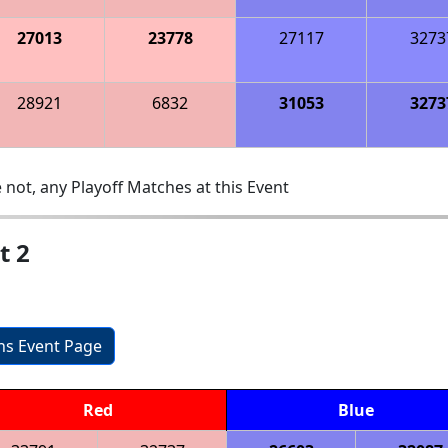
27013
23778
27117
3273
28921
6832
31053
3273
 not, any Playoff Matches at this Event
t 2
ons Event Page
Red
Blue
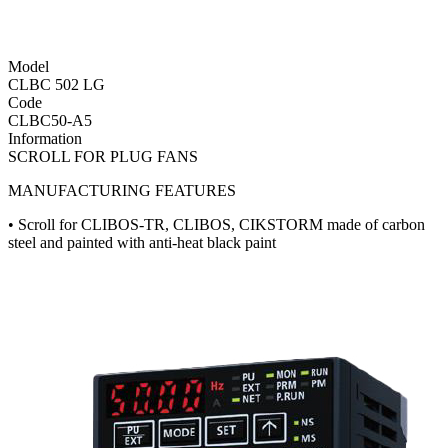
Model
CLBC 502 LG
Code
CLBC50-A5
Information
SCROLL FOR PLUG FANS
MANUFACTURING FEATURES
• Scroll for CLIBOS-TR, CLIBOS, CIKSTORM made of carbon
steel and painted with anti-heat black paint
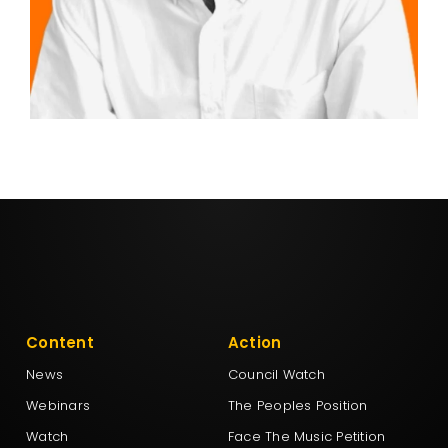
Content
Action
News
Council Watch
Webinars
The Peoples Position
Watch
Face The Music Petition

> _WHAT TO DO_: Transcribe the records word for word and include no pictures.

> _EXERCISE ANSWER_:
27013
23778
27117
3273
28921
6832
31053
3273
 not, any Playoff Matches at this Event
t 2
ons Event Page
Red
Blue
Model
CLBC 502 LG
Code
CLBC50-A5
Information
SCROLL FOR PLUG FANS
MANUFACTURING FEATURES
• Scroll for CLIBOS-TR, CLIBOS, CIKSTORM made of carbon
steel and painted with anti-heat black paint
Content
Action
News
Council Watch
Webinars
The Peoples Position
Watch
Face The Music Petition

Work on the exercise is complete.